Hard disagree. Just because you don’t understand the rationale of a law doesn’t mean it is arbitrary and disconnected from your safety or best interest.

I’ll give a concrete example. In law school I was hired to write a memo on a traffic circle. There was a very deliberate and effective approach to identifying where pedestrian crossings were the safest. And the cross walk itself is an attempt to encourage people to go to the safe areas for crossing.

Cross walks also create a clear zone of liability. If a driver hits a pedestrian in a crosswalk they are deemed at fault. Outside the crosswalk the pedestrian is deemed to have contributed. So the law incentivizes both driver and pedestrian behavior to converge on a known safety pattern in the safer section of the road. So you can jaywalk based on your analysis that it isn’t really that big of a deal or necessary for your safety but at the scale of society the law encourages the safest behavior.

As far as signatures. I would agree there are better systems. But they still serve a valid function.

I had ATT forge mysignature on a contract to try to get me to have to pay an early termination fee. But because I had other documents with my signature I was able to demonstrate that the forgery wasn’t even close to mine. I would honestly rather have that rather than a digital stamp or Docusign.

You went to law school and you don't see any the difference between forging someone else's signature on a document and encoding one's own authentic signature into a digital document file in the manner needed by the recipient?
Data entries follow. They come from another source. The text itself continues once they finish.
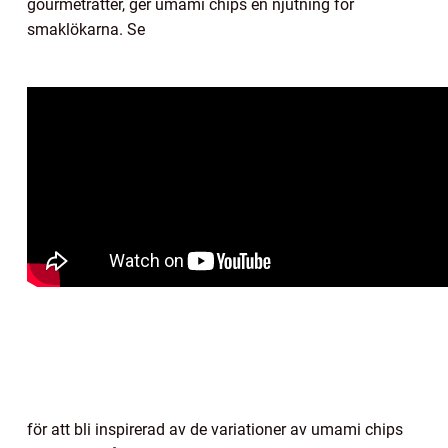
gourmeträtter, ger umami chips en njutning för
smaklökarna. Se
för att bli inspirerad av de variationer av umami chips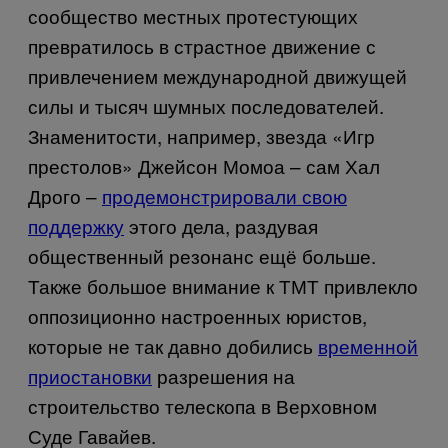
сообщество местных протестующих
превратилось в страстное движение с
привлечением международной движущей
силы и тысяч шумных последователей.
Знаменитости, например, звезда «Игр
престолов» Джейсон Момоа – сам Хал
Дрого –
продемонстрировали свою
поддержку
этого дела
, раздувая
общественный резонанс ещё больше.
Также большое внимание к ТМТ привлекло
оппозиционно настроенных юристов,
которые не так давно добились
временной
приостановки
разрешения на
строительство телескопа в Верховном
Суде Гавайев.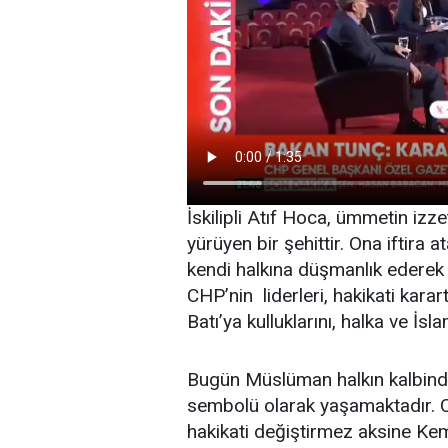
İskilipli Atıf Hoca, ümmetin iz
yürüyen bir şehittir. Ona iftira 
kendi halkına düşmanlık ederek 
CHP’nin liderleri, hakikati karar
Batı’ya kulluklarını, halka ve İsl
Bugün Müslüman halkın kalbinde İ
sembolü olarak yaşamaktadır. C
hakikati değiştirmez aksine Kem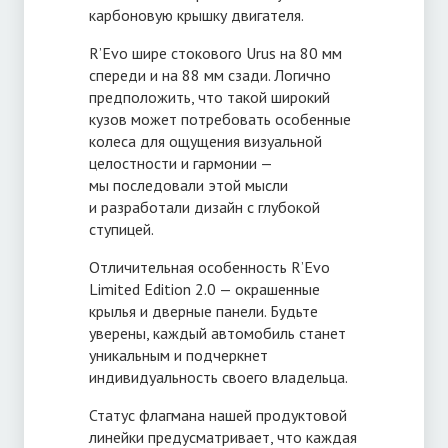
карбоновую крышку двигателя.
R’Evo шире стокового Urus на 80 мм
спереди и на 88 мм сзади. Логично
предположить, что такой широкий
кузов может потребовать особенные
колеса для ощущения визуальной
целостности и гармонии —
мы последовали этой мысли
и разработали дизайн с глубокой
ступицей.
Отличительная особенность R’Evo
Limited Edition 2.0 — окрашенные
крылья и дверные панели. Будьте
уверены, каждый автомобиль станет
уникальным и подчеркнет
индивидуальность своего владельца.
Статус флагмана нашей продуктовой
линейки предусматривает, что каждая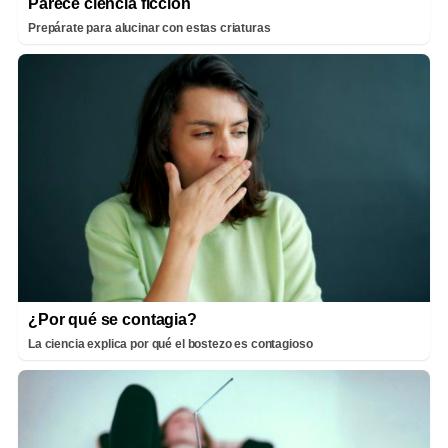
Parece ciencia ficción
Prepárate para alucinar con estas criaturas
¿Por qué se contagia?
La ciencia explica por qué el bostezo es contagioso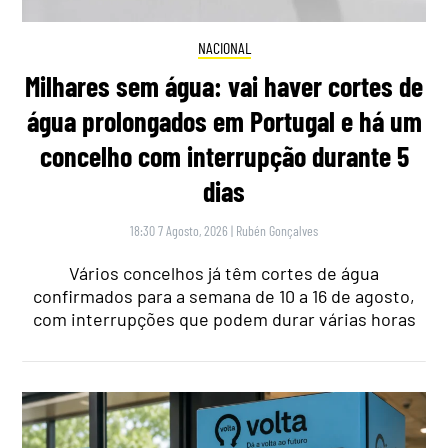
NACIONAL
Milhares sem água: vai haver cortes de
água prolongados em Portugal e há um
concelho com interrupção durante 5
dias
18:30 7 Agosto, 2026
|
Rubén Gonçalves
Vários concelhos já têm cortes de água
confirmados para a semana de 10 a 16 de agosto,
com interrupções que podem durar várias horas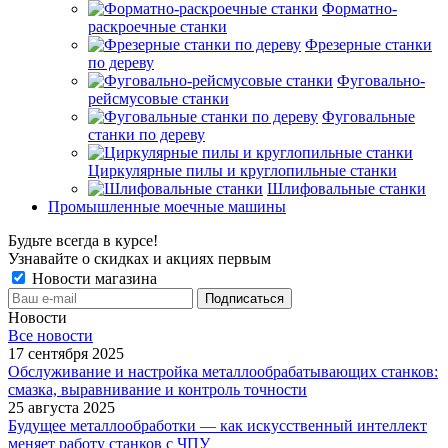
Форматно-
раскроечные станки
Фрезерные станки
по дереву
Фуговально-
рейсмусовые станки
Фуговальные
станки по дереву
Циркулярные пилы и круглопильные станки
Шлифовальные станки
Промышленные моечные машины
Будьте всегда в курсе!
Узнавайте о скидках и акциях первым
Новости магазина
Новости
Все новости
17 сентября 2025
Обслуживание и настройка металлообрабатывающих станков:
смазка, выравнивание и контроль точности
25 августа 2025
Будущее металлообработки — как искусственный интеллект
меняет работу станков с ЧПУ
I do see a difference. I have said clearly there is a difference. You don’t see that the act of misrepresenting the origin and nature of a signature is deliberate deception?

I’ll give a more concrete example. If you bill the government for Medicaid home health services they required an ink signature. And in fact it had to be black ink, no other color was acceptable. When I was building software for electronic visit verification it was actually a formal legal block and required several states passing law to make digital signature images legally acceptable. If I had used a library like this to make the document digital signature look like they had been analog at some point it would have been a crime.

So just because you think it’s reasonable doesn’t mean the act of misrepresenting the origin and nature of the signature isn’t illegal.

It's just that such cases come down to technical advice that applies to a specific legal environment (certain states you mention), whereas I'm personally more interested in looking at such situations from the ethics, identity, and authenticity perspectives.

That’s fine. I studied philosophy in undergrad and happy to debate those perspectives but I was making a legal argument.